How to load documents langchain

LangchainHow-ToBeginner · 3 min read

How to Load Documents in Langchain: Simple Guide

To load documents in Langchain, use one of its built-in document loaders like TextLoader or UnstructuredPDFLoader. These loaders read files and convert them into Document objects that Langchain can process.

📐

Syntax

Langchain provides various document loaders to read different file types. The general syntax is:

Loader = SomeLoader(file_path): Create a loader instance with the file path.
documents = Loader.load(): Load and return a list of Document objects.
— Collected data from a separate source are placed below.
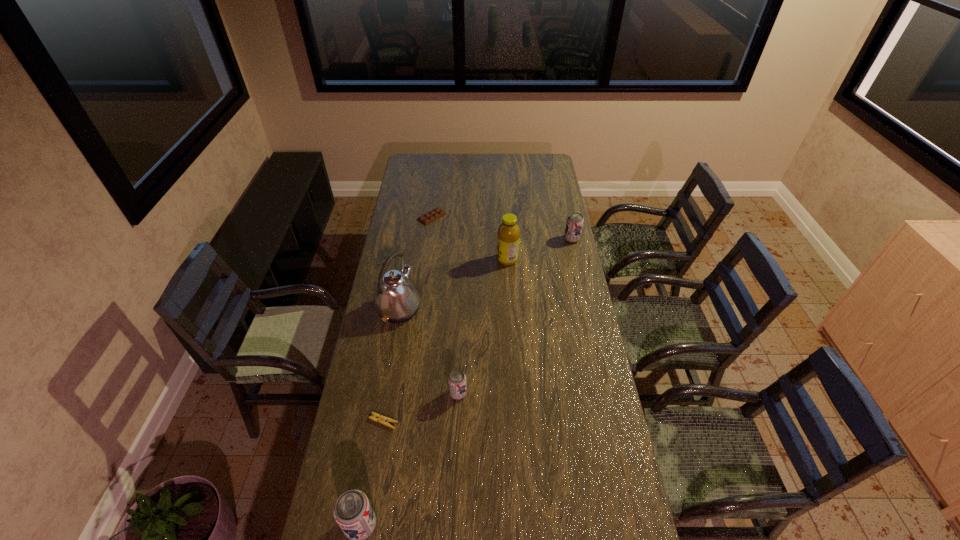 You are a GUI agent. You are given a task and a screenshot of the screen. Output one action in this format:
    pyautogui.click(x=<x>, y=<y>)
    Task: Click on the second nearest beer can
    This screenshot has height=540, width=960.
    Given the screenshot: What is the action you would take?
    pyautogui.click(x=457, y=379)

Where is `the shortest beer can`? the shortest beer can is located at coordinates (457, 379).

I want to click on the second shortest beer can, so click(574, 224).

Locate an element on the screen. This screenshot has width=960, height=540. the rightmost object is located at coordinates (574, 224).

Identify the location of the farthest object. (433, 215).

Locate an element on the screen. Image resolution: width=960 pixels, height=540 pixels. fruit juice is located at coordinates (508, 233).

Locate an element on the screen. This screenshot has height=540, width=960. the third farthest object is located at coordinates (508, 233).

Identify the location of clothespin. The width and height of the screenshot is (960, 540). (381, 419).

The image size is (960, 540). Find the location of `the tallest object`. the tallest object is located at coordinates (397, 300).

I want to click on the fourth nearest object, so click(397, 300). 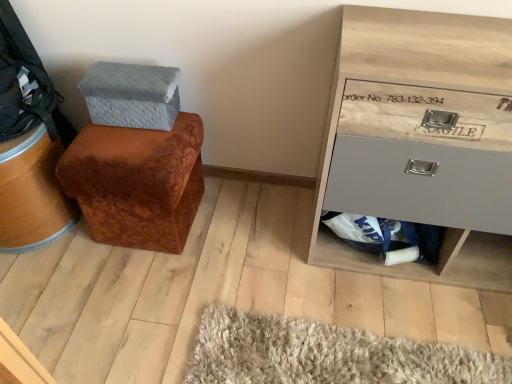 The image size is (512, 384). Identify the location of free point above brown velvety ottoman at left (from a real-world perspective). (128, 139). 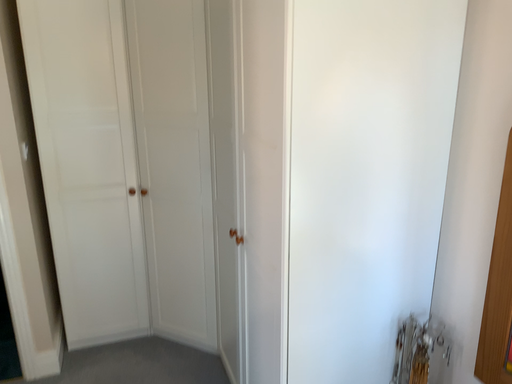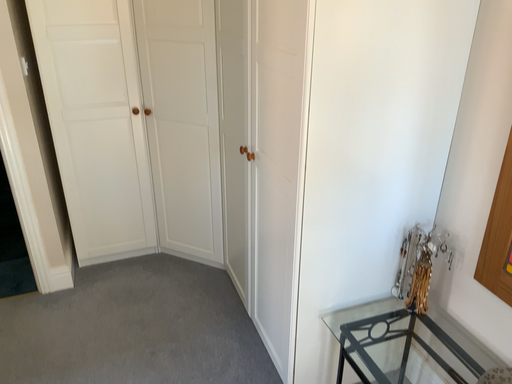 Question: Which way did the camera rotate in the video?

Choices:
 (A) rotated upward
 (B) rotated downward

Answer: (B) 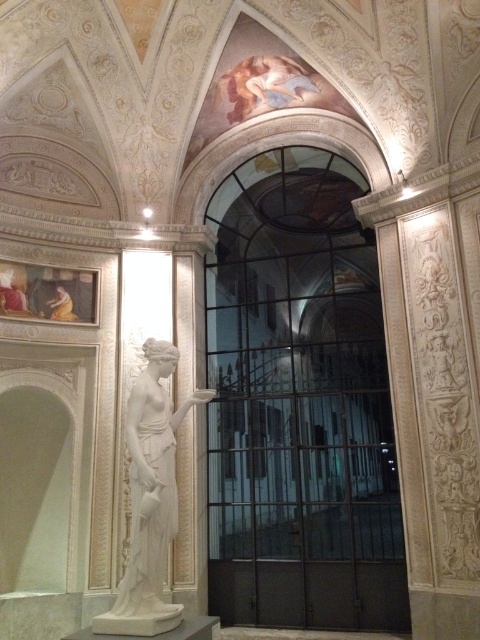 Question: Is metallic gate at center to the right of white marble statue at center from the viewer's perspective?

Choices:
 (A) no
 (B) yes

Answer: (B)

Question: Which point is closer to the camera?

Choices:
 (A) white marble statue at center
 (B) metallic gate at center

Answer: (A)

Question: Is metallic gate at center to the right of white marble statue at center from the viewer's perspective?

Choices:
 (A) yes
 (B) no

Answer: (A)

Question: Which point is closer to the camera?

Choices:
 (A) white marble statue at center
 (B) metallic gate at center

Answer: (A)

Question: Is metallic gate at center smaller than white marble statue at center?

Choices:
 (A) no
 (B) yes

Answer: (B) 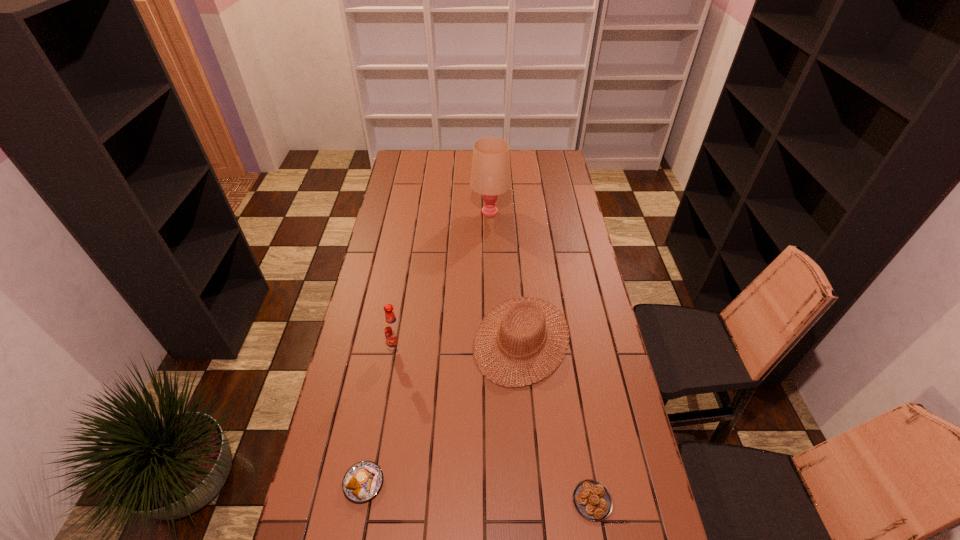 Where is `vacant area that lies between the fourth shortest object and the left pastry`? The image size is (960, 540). vacant area that lies between the fourth shortest object and the left pastry is located at coordinates (380, 416).

This screenshot has width=960, height=540. In order to click on vacant space in between the third tallest object and the right pastry in this screenshot , I will do `click(557, 420)`.

At what (x,y) coordinates should I click in order to perform the action: click on free space between the taller pastry and the third shortest object. Please return your answer as a coordinate pair (x, y). The width and height of the screenshot is (960, 540). Looking at the image, I should click on (443, 411).

Identify the location of vacant area between the left pastry and the tallest object. (427, 347).

Identify the location of free area in between the third tallest object and the root beer. The image size is (960, 540). (460, 344).

Where is `unoccupied area between the farthest object and the sunhat`? Image resolution: width=960 pixels, height=540 pixels. unoccupied area between the farthest object and the sunhat is located at coordinates (506, 275).

Find the location of `vacant space in between the sunhat and the fourth shortest object`. vacant space in between the sunhat and the fourth shortest object is located at coordinates (460, 344).

Identify the location of free space between the fourth tallest object and the shorter pastry. (478, 492).

You are a GUI agent. You are given a task and a screenshot of the screen. Output one action in this format:
    pyautogui.click(x=<x>, y=<y>)
    Task: Click on the blank region between the shorter pastry and the sunhat
    Image resolution: width=960 pixels, height=540 pixels.
    Given the screenshot: What is the action you would take?
    pyautogui.click(x=557, y=420)

Select which object appears as the closest to the fourth tallest object. Please provide its 2D coordinates. Your answer should be formatted as a tuple, i.e. [(x, y)], where the tuple contains the x and y coordinates of a point satisfying the conditions above.

[(537, 311)] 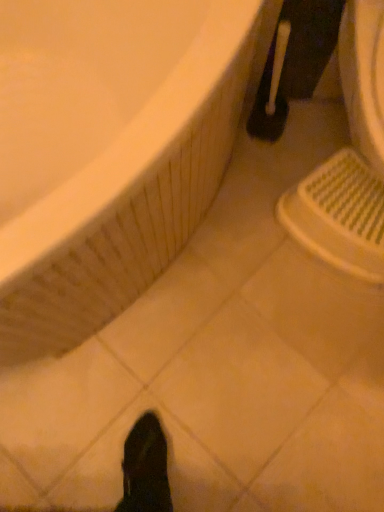 Question: Is the position of white plastic sink at lower right more distant than that of white glossy bathtub at upper left?

Choices:
 (A) yes
 (B) no

Answer: (A)

Question: From a real-world perspective, is white plastic sink at lower right positioned under white glossy bathtub at upper left based on gravity?

Choices:
 (A) no
 (B) yes

Answer: (B)

Question: Would you say white plastic sink at lower right is a long distance from white glossy bathtub at upper left?

Choices:
 (A) yes
 (B) no

Answer: (B)

Question: Is white plastic sink at lower right to the right of white glossy bathtub at upper left from the viewer's perspective?

Choices:
 (A) yes
 (B) no

Answer: (A)

Question: Does white plastic sink at lower right lie in front of white glossy bathtub at upper left?

Choices:
 (A) yes
 (B) no

Answer: (B)

Question: In the image, is black plastic toilet brush at upper right on the left side or the right side of white plastic sink at lower right?

Choices:
 (A) right
 (B) left

Answer: (B)

Question: Is point (316, 9) closer or farther from the camera than point (286, 225)?

Choices:
 (A) closer
 (B) farther

Answer: (A)

Question: Considering their positions, is black plastic toilet brush at upper right located in front of or behind white plastic sink at lower right?

Choices:
 (A) front
 (B) behind

Answer: (B)

Question: Is black plastic toilet brush at upper right wider or thinner than white plastic sink at lower right?

Choices:
 (A) wide
 (B) thin

Answer: (B)

Question: Choose the correct answer: Is white plastic sink at lower right inside white glossy bathtub at upper left or outside it?

Choices:
 (A) inside
 (B) outside

Answer: (B)

Question: From the image's perspective, is white plastic sink at lower right positioned above or below white glossy bathtub at upper left?

Choices:
 (A) above
 (B) below

Answer: (A)

Question: Based on their sizes in the image, would you say white plastic sink at lower right is bigger or smaller than white glossy bathtub at upper left?

Choices:
 (A) big
 (B) small

Answer: (B)

Question: Does point [359, 162] appear closer or farther from the camera than point [221, 169]?

Choices:
 (A) farther
 (B) closer

Answer: (B)

Question: Choose the correct answer: Is white plastic sink at lower right inside black plastic toilet brush at upper right or outside it?

Choices:
 (A) outside
 (B) inside

Answer: (A)

Question: From the image's perspective, is white plastic sink at lower right positioned above or below black plastic toilet brush at upper right?

Choices:
 (A) below
 (B) above

Answer: (A) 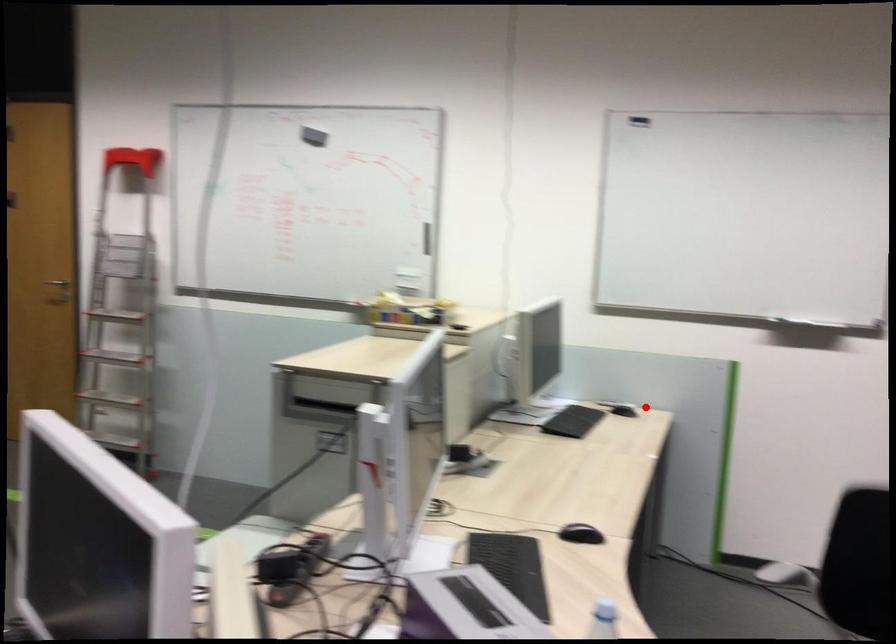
Each loader is designed for specific file formats like text, PDF, or HTML.

python

from langchain.document_loaders import TextLoader

loader = TextLoader("example.txt")
documents = loader.load()

💻

Example

This example shows how to load a plain text file using TextLoader and print the content of the first document.

python

from langchain.document_loaders import TextLoader

# Create a loader for a text file
loader = TextLoader("sample.txt")

# Load documents
documents = loader.load()

# Print the content of the first document
print(documents[0].page_content)

Output

This is the content of the sample.txt file.

⚠️

Common Pitfalls

Common mistakes when loading documents in Langchain include:

Using the wrong loader for the file type (e.g., using TextLoader for PDFs).
Not providing the correct file path or missing files.
Forgetting to call load() method to actually read the documents.

Always check the file format and use the matching loader.

python

from langchain.document_loaders import TextLoader, UnstructuredPDFLoader

# Wrong way: Using TextLoader for a PDF file
loader_wrong = TextLoader("document.pdf")
documents_wrong = loader_wrong.load()  # This will not load PDF correctly

# Right way: Use UnstructuredPDFLoader for PDFs
loader_right = UnstructuredPDFLoader("document.pdf")
documents_right = loader_right.load()

📊

Quick Reference

Here is a quick reference for common Langchain document loaders:

Loader	File Type	Description
TextLoader	Plain text (.txt)	Loads plain text files as documents.
UnstructuredPDFLoader	PDF (.pdf)	Loads PDF files using unstructured data parsing.
CSVLoader	CSV (.csv)	Loads CSV files, parsing rows as documents.
HTMLLoader	HTML (.html)	Loads HTML files, extracting text content.

✅

Key Takeaways

Use the correct Langchain loader for your document file type to ensure proper loading.

Always call the load() method on the loader instance to get Document objects.

Check file paths carefully to avoid file not found errors.

Langchain supports many loaders like TextLoader for text and UnstructuredPDFLoader for PDFs.

Loaded documents are returned as a list of Document objects with accessible content.